A trilha sonora é um ponto extra, das músicas que regem as cenas musicais, utilizando as histórias das personagens para montar suas letras, com ritmos eletrônicos, até a composição da banda de rock que faz versos com cada participante do filme. É curioso como mesmo que o espectador não conheça por completo aquelas pessoas, nem saiba exatamente o que é ficção e o que é verdade, seja possível enxergar tanto delas nas músicas e nas encenações. O aceno a um romance entre Nacho e Yoceli, por exemplo, capta momentos entre os dois que extraem uma tensão muito legítima, quando se retira o véu mais ficcional da obra. Da mesma forma, quando a banda toca, cada um ali na plateia, ou no palco, vibra com seu próprio verso, há uma identificação imediata com suas jornadas. O ponto alto de Reas é justamente isso, mesmo que algumas atuações sejam mais amadoras, ou o teatro soe truncado em algumas cenas, se prioriza sempre a personalidade e história daquelas pessoas por um viés otimista e legítimo. É por isso que os melhores momentos são sempre os que parecem menos encenados, ainda que o enquadramento sempre seja muito marcado por sua posição fixa e central, como é sempre que uma das personagens ensina algumas performances de ballroom, vogue ou o uso das mãos para contar histórias, a montagem do baile delas com as guardas como juradas ou a apresentação da banda.

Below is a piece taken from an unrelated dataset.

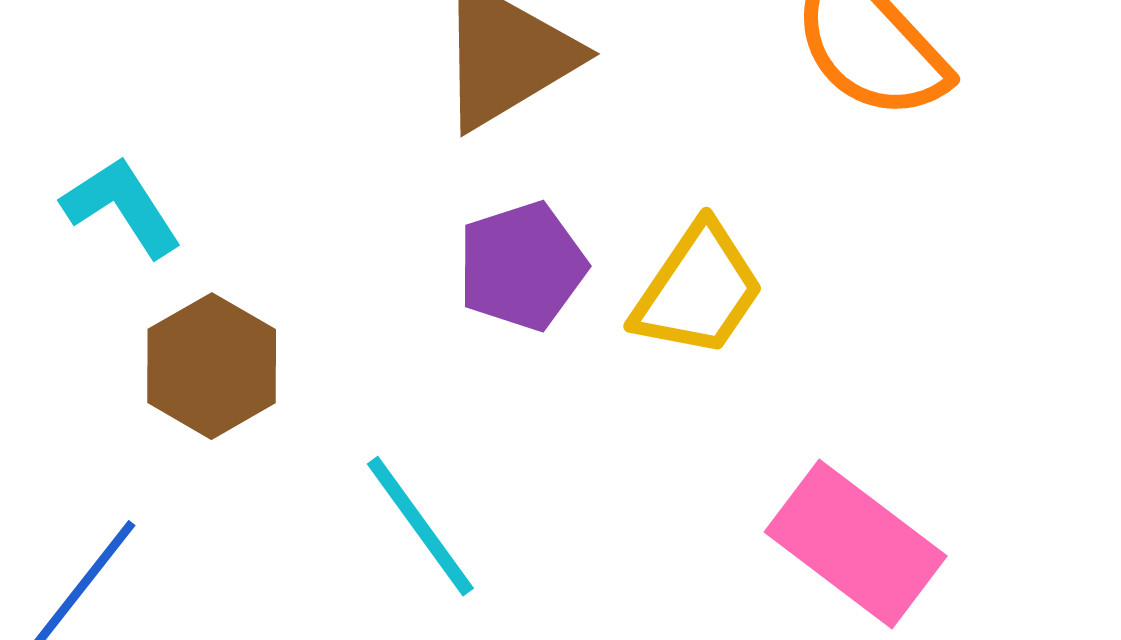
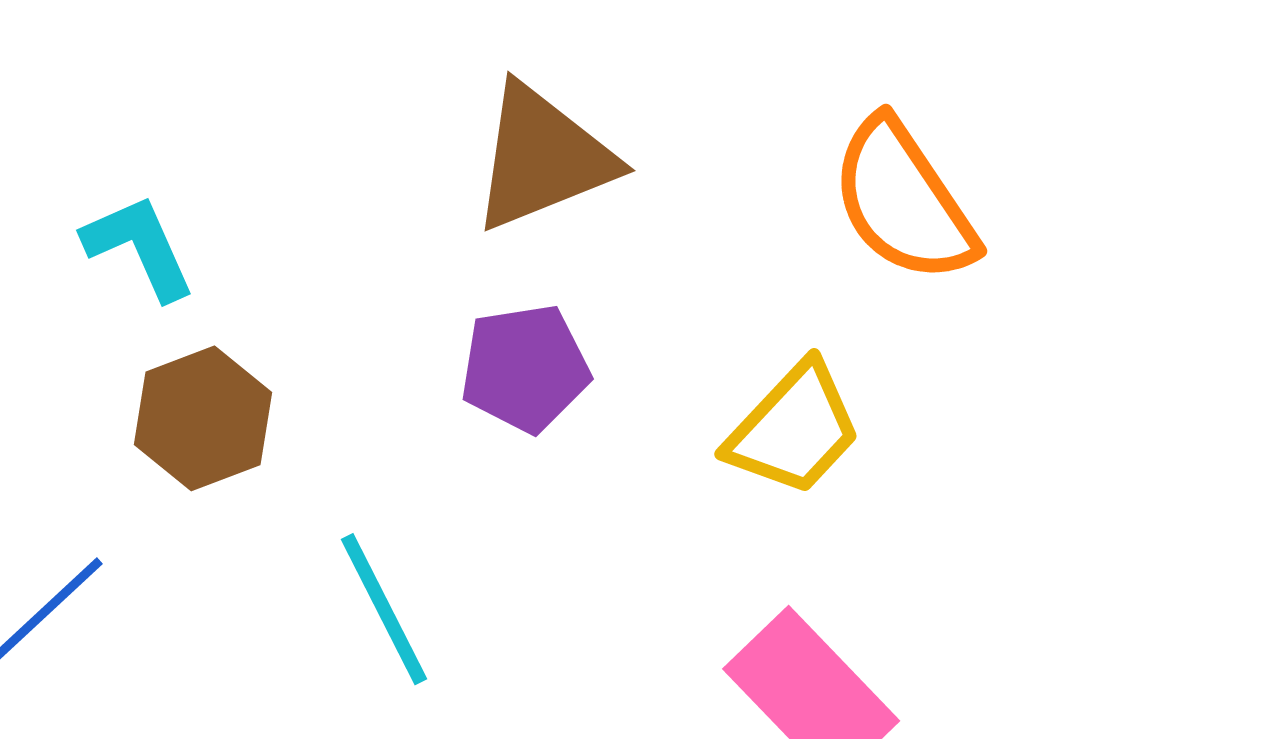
yellow trapezoid: (698, 290) -> (794, 429), moved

Existe algo que parece querer obrigatoriamente fugir de tudo que é mais doloroso, sem esquecer que essa parte existe, é claro, mas removendo o pesar. Quando alguém conta algo mais duro, a dramaticidade da cena é removida, a reação é curta e logo encaminhada a outra sequência. Quando Nacho apanha das guardas, não vemos a violência frontalmente, e o filme não lida diretamente com suas consequências, apenas coloca ali como uma realidade vivida, sem nunca se aprofundar nessas questões mais negativas. O que parece mais rico e importante a Lola Arias é que cada pessoa fale de si além desses pontos já tão conhecidos e desgastados, é a expressão individual de suas personalidades e corpos, de seus sonhos e objetivos além das grades. A vida na prisão é um recorte importante em suas jornadas, mas existe muito mais que forma alguém, assim como uma pessoa trans carrega muito mais do que histórias de preconceito e dor, parece ser esse o ponto em que Lola quer chegar, dar cor e felicidade a esses momentos, dar rosto e nome a narrativas que pouco são lembradas, muito menos dessa forma. Reas liberta o documentário da estrutura narrativa rígida, abre espaço para outras formas, assim como libera os estereótipos queer, e de pessoas que foram presas, das retratações mais comuns.